N.C. Forest Service offers discount on tree seedling orders for military members


The North Carolina Forest Service is offering a 25 percent discount on tree seedling orders for military personnel throughout November to honor their service.

The discount will also aid the NCFS Nursery and Tree Improvement Program, which has helped cultivate approximately 15 million seedlings annually that can cover nearly 30,000 acres of land.

The NCFS grows and distributes seedlings that are native to North Carolina, and aims to create locally adapted fauna to develop a diverse customer base.

Since 1986, the Forestry Service has provided forestry planning and planting assistance for Camp Butner, a base 15 miles north of Durham. Camp Lejeune and Fort Bragg have also partnered with NCFS as part of their pine restoration project.

“We’ve got these training bases across the state, and they need rural land around their bases, around their facilities, to train — for the flight paths for aircraft and all that kind of stuff,” said Jim Slye, the supervisor of the Nursery and Tree Improvement Program. “So, it’s in the best interest of everybody to have those working farms and forests.”

Slye said the "tree improvement" portion of the Nursery and Tree Improvement Program involves the selection of favorable genetic traits for reproduction, but the trees are not genetically modified.

“What do you want to plant?” Slye said. “Do you want to plant the worst specimen that you can find or do you want to plant the best specimen that you can find? And that’s where tree improvement comes in.”
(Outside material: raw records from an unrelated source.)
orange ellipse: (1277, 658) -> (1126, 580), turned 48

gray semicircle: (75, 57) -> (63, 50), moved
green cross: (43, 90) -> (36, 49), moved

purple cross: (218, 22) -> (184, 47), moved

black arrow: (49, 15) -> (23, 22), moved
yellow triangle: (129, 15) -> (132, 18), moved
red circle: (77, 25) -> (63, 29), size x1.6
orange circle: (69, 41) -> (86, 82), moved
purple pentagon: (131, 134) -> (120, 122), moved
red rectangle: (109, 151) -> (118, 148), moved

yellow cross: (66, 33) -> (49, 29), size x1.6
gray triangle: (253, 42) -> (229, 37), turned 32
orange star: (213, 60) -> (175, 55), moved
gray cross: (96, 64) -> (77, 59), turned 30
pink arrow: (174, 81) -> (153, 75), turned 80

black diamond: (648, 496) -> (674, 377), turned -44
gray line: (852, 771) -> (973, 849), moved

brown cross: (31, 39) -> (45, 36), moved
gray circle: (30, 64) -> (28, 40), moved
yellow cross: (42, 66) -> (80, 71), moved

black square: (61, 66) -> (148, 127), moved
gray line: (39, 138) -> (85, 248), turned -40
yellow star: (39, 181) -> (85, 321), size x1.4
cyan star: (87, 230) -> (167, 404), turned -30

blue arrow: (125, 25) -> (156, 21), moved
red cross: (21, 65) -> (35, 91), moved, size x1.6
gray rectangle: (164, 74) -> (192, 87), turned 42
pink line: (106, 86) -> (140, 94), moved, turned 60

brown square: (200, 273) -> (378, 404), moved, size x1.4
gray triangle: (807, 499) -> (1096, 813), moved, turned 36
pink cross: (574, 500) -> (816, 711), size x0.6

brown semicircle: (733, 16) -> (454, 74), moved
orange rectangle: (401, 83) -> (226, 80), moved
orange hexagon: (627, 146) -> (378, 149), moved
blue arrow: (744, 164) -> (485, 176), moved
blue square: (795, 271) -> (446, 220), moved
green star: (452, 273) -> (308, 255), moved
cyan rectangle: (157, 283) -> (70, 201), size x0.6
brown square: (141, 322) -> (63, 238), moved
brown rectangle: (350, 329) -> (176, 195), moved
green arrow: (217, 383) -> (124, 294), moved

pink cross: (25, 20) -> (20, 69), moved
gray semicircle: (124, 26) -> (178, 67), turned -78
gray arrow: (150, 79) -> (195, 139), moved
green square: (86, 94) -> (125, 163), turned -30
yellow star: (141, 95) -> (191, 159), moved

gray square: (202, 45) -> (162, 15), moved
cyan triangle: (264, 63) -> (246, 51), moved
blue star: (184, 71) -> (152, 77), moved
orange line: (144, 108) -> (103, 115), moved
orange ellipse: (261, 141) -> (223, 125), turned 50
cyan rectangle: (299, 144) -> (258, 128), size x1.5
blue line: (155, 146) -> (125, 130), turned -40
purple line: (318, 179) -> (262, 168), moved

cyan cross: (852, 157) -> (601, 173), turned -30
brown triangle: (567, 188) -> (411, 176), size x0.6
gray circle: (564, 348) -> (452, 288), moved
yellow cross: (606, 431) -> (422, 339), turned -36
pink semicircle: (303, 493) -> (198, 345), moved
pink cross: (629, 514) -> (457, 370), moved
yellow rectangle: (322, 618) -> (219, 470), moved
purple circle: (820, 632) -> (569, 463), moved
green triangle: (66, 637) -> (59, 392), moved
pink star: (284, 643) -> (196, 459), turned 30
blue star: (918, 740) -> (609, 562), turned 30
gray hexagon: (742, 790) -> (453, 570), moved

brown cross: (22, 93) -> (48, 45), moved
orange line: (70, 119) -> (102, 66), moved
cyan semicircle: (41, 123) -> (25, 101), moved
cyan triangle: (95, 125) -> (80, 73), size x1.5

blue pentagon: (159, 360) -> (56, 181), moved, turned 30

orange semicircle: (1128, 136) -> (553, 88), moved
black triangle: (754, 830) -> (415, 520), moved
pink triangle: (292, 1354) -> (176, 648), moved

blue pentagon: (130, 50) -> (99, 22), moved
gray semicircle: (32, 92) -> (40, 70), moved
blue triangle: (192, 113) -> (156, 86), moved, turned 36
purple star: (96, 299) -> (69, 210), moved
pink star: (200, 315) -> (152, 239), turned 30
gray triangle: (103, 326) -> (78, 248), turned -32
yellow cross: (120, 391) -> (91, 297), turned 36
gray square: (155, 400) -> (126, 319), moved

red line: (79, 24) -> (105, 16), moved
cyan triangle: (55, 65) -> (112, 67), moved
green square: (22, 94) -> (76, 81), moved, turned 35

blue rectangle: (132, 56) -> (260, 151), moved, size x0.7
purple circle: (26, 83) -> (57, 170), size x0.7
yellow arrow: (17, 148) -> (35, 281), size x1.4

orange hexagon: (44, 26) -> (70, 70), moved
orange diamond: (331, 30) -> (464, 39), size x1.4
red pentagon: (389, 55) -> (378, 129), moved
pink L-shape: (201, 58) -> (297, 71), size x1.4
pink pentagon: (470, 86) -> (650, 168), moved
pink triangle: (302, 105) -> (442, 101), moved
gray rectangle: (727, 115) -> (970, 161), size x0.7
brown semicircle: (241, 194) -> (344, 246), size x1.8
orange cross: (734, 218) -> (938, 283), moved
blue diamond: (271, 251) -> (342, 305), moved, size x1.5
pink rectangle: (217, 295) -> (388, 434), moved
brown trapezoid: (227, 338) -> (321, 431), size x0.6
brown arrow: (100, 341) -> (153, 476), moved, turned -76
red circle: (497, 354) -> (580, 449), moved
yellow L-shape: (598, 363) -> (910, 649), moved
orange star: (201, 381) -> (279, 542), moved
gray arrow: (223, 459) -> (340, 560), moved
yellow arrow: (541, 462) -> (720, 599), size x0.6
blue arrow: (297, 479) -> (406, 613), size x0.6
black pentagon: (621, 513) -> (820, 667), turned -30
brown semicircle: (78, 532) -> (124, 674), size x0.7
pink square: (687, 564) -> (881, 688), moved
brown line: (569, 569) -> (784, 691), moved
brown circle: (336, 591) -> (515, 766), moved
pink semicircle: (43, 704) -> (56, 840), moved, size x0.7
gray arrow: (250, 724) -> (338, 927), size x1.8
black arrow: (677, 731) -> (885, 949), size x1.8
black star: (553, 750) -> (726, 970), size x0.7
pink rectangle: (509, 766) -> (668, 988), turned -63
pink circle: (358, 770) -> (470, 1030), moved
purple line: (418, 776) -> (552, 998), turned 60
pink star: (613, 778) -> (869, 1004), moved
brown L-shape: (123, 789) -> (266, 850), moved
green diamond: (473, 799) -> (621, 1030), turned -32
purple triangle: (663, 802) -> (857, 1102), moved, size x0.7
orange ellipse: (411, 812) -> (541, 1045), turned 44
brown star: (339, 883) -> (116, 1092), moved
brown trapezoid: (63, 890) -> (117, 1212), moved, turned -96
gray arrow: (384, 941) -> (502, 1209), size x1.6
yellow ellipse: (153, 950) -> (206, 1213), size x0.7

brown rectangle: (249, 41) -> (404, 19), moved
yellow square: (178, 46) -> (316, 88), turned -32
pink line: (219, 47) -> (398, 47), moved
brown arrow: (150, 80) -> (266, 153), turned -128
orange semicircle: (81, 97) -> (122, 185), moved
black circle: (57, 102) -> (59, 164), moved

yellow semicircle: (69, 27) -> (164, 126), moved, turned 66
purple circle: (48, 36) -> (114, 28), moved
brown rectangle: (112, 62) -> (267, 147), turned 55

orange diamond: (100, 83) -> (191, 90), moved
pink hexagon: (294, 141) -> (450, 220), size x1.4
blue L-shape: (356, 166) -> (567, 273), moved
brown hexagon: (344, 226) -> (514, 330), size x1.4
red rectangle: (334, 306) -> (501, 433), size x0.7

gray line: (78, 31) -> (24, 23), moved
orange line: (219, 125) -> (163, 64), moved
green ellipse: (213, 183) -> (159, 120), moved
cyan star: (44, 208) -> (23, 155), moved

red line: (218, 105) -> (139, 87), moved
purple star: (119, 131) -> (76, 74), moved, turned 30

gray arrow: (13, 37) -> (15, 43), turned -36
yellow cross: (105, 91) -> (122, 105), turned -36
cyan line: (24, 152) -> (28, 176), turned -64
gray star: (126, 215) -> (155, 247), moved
“I think planting trees is a good idea, but it’s got to be the right mix of trees and it’s got to be in the right places,” Moody said. “So, not just wherever you can grow trees, but where trees are going to do the most good and not do any harm.”

He noted that initiatives to create or revitalize forests around the world in an effort to slow climate change are well-intentioned and marketable, but these efforts may end up harming ecosystems if important factors, like age and species diversity, are not taken into account.

“We don’t want to replace healthy, complex, diverse ecosystems with largely lifeless monocultures,” Moody said. “So if reforestation means to plant one kind of tree over vast areas, that might sequester carbon, but it also would not replace natural forest ecosystems.”

Building a sustainable forestry sector in North Carolina requires stopping the removal of healthy, functioning forest ecosystems, Moody said. He doesn’t want forestation to become a rationale for the harvesting of forests elsewhere.

Through the program, Slye said the NCFS hopes to grow genetically strong trees in large quantities for their few thousand customers to implement reforestation and afforestation.

North Carolina Agriculture Commissioner Steve Troxler said he is grateful for the service of active military personnel and veterans, many of whom are forestland owners in the state.